Dark Choice
by J.B. Hogan
Fantasy sub-genreThe challenge: to complete a story in one of twenty-seven different sub-genres of Fantasy using an upturned stone and a pest in 1000 words or less.
I swatted at the bloody thing as it flitted back and forth in front of my face. What a nuisance, a real pest. It was just a wee thing and could hardly sting through my crusty skin, but I swung at it again and again.
"Bzzt, bzzt," buzzed the thing as it spun this way past my big right ear and that way by my shrunken left.
Was the blasted thing trying to speak to me? About what? Why? How did it dare, a thing so puny I could squish it between my cloven hands like the hopping things that I made my food from?
"What, what?" I cried out at the buzzer, swiping my hands above my matted, coarse black hair.
"Bzzt, bzzt," was all it said.
Tiring of the game, I bent down with a grunt and dislodged an upturned stone from the boggy soil. I held the stone in my thick two-fingered hand and judged its weight. Just right for knocking a pest out of the air. Carefully aiming at the buzzer, I hurled the stone with all my might.
"Bzzt … Aieee!" the buzzer shrieked as the stone whistled past its annoying little body. A dark limb from a nearby fungus-covered tree also shifted quickly to avoid my air-ripping rock.
"Sorry," I told the tree. It merely shrugged its branches.
"Zzt," the buzzer buzzed.
"What?" I said.
The stone, I now saw, in passing my target – as well as the nimble tree – had caused a ripple to appear in the air before me.
"How now?" I snorted, reaching cautiously toward the ripple. The buzzer was quiet for the moment, fluttering near my pointed, hairy ears.
Without warning, then, the ripple – like a whirlpool – pulled me toward and into itself. In a flash I was drawn through it.
On the other side all was bright sun and blue skies, the exact opposite of my dark, dank wood. I wiped my eyes to block the light. When I was able to see, I looked around this strange new place. It was way too clean and neat for me. I was thinking about how I could try to get back to my own land when I turned and saw her.
A maiden. A cheerful, light-haired, beautiful maiden – at least as the human things go, that is. She was standing next to a big rock. In the rock was a sword. There was something familiar about that to me but I wasn't sure why. This maiden, however, was enclosed in a makeshift prison of thick, twisted grapevines. That wasn't so familiar.
"Handsome sir," the girl asked sweetly, "would you please remove yon sword and free me from this awful prison."
"Handsome?" I asked, wondering what was wrong with the maiden's eyes. "You're talking to me?"
I leaned forward to see my reflection in the glistening sword and sure enough I was one of the human things, light-haired, handsome, properly built and appendaged. I leapt back from the shiny weapon.
"P…pull the long blade from the rock?" I questioned.
"Oh, yes," the maiden said.
"Well."
"Please," she begged. I considered for a moment. Why not? What would it hurt?
I leaned forward to pull at the sword, but as I did I thought I saw something strange out of the corner of my eye. The maiden's lovely white teeth had grown long, sharp and deadly? I looked at her. She smiled back innocently.

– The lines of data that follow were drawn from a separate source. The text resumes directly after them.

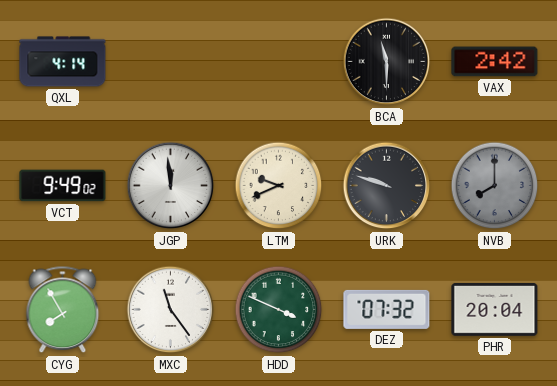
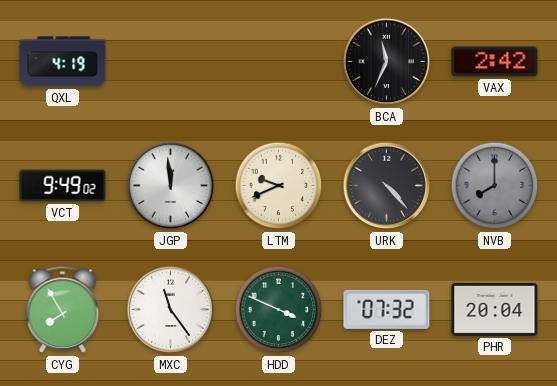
QXL: 4:14 -> 4:19
BCA: 11:30 -> 11:34
URK: 9:48 -> 4:23
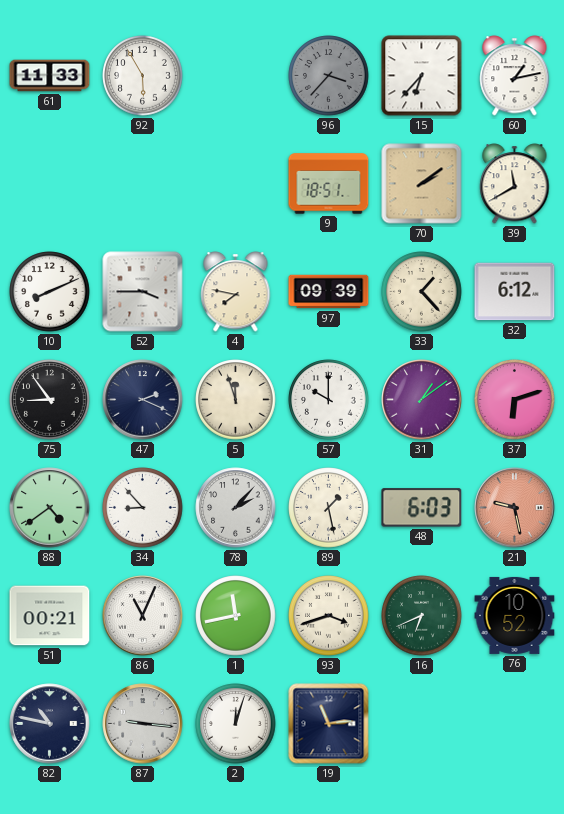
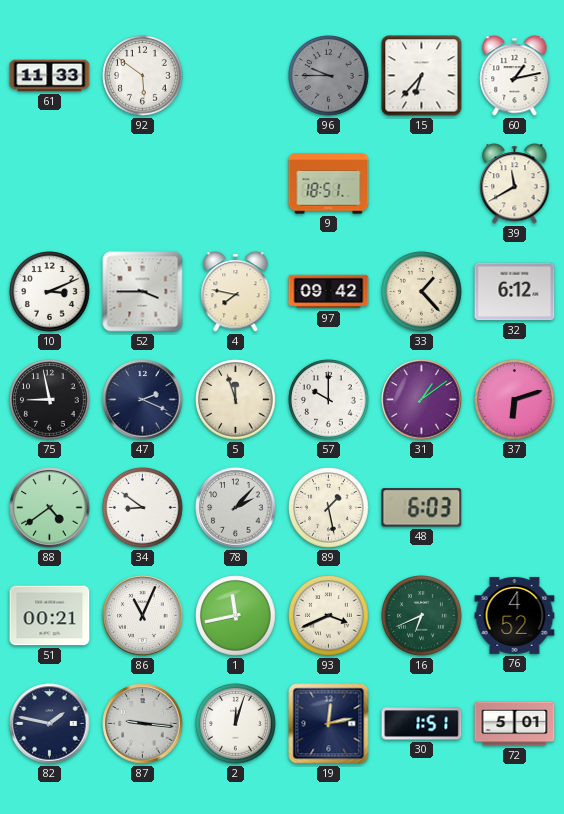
92: 5:55 -> 5:51
96: 3:37 -> 9:45
70: 2:09 -> none
10: 8:11 -> 3:11
97: 09:39 -> 09:42
75: 8:54 -> 8:58
34: 8:53 -> 8:51
21: 9:28 -> none
93: 3:42 -> 3:41
76: 10:52 -> 4:52
82: 10:47 -> 1:47
19: 11:14 -> 12:13
30: none -> 1:51
72: none -> 5:01
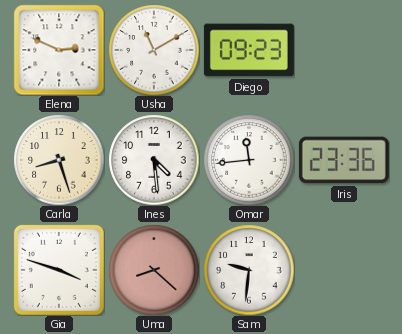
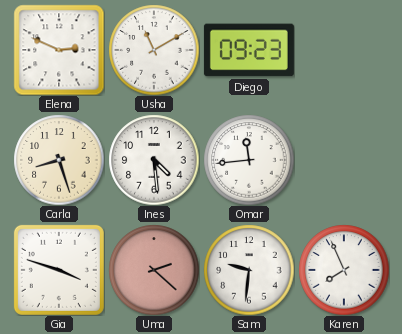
Iris: 23:36 -> none
Uma: 8:22 -> 2:22
Karen: none -> 7:56
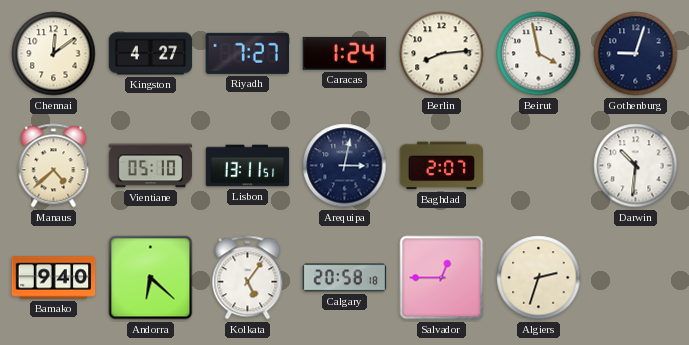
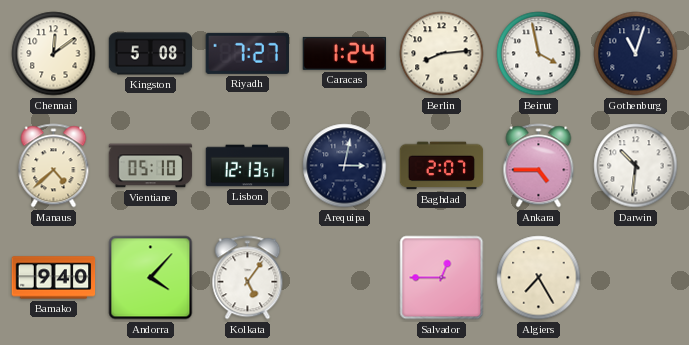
Kingston: 4:27 -> 5:08
Gothenburg: 9:03 -> 11:03
Lisbon: 13:11 -> 12:13
Ankara: none -> 4:45
Andorra: 6:22 -> 4:07
Calgary: 20:58 -> none
Algiers: 2:33 -> 7:25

Once more I reached for the sword, but this time I turned to watch the maiden. Oh, yes, the long, knife-teeth were there. She tried to hide them with a cough and a hand held up delicately to block my view.
"Uh," I said, stepping back away from the sword and the stone, "I think I'll pass if it's all the same to you."
"Take that sword," the maiden ordered me, in a voice like that of a ferocious beast, "and cut the ropes. Release me!"
"Yeah, well," I said, tilting my head to the side, "maybe next time."
I turned away from the maiden, who continued to growl and howl and curse me, and looked for the strange ripple in the air through which I had walked before. I was lucky. It was still there.
"Come back here, you miserable cur," the once-lovely girl bellowed after me.
Without looking back – I could sense those knife-teeth extending down from the maiden's face, snarling, ready to rip me to shreds – I stepped back through the shimmering ripple and into my own world. I quickly checked my body to see that I was back to my old self. All was as it should be. And, of course, the buzzer was still there, waiting for me.
"Zzt?" it buzzed.
"Don't ask," I told it. "Just forget about whatever that was."
"Bzzt, bzzt," the buzzer replied.
"I'm hungry," I told my wee, flitting shadow. "It's time to get some newts and toadstills. Supper time."
"Zzt, zzt," the buzzer commented.
"It's what I always have for supper," I said with a shrug, "especially after a hard day's work saving maidens."
"Bzzt, bzzt," the buzzer seemed to be laughing.
I shrugged my shoulders and plodded on in search of my favorite meal. The buzzer stayed nearby, making its sound, but not flitting around me anymore. It flew along at my side like it belonged there. That was alright now, it was no longer a nuisance to me.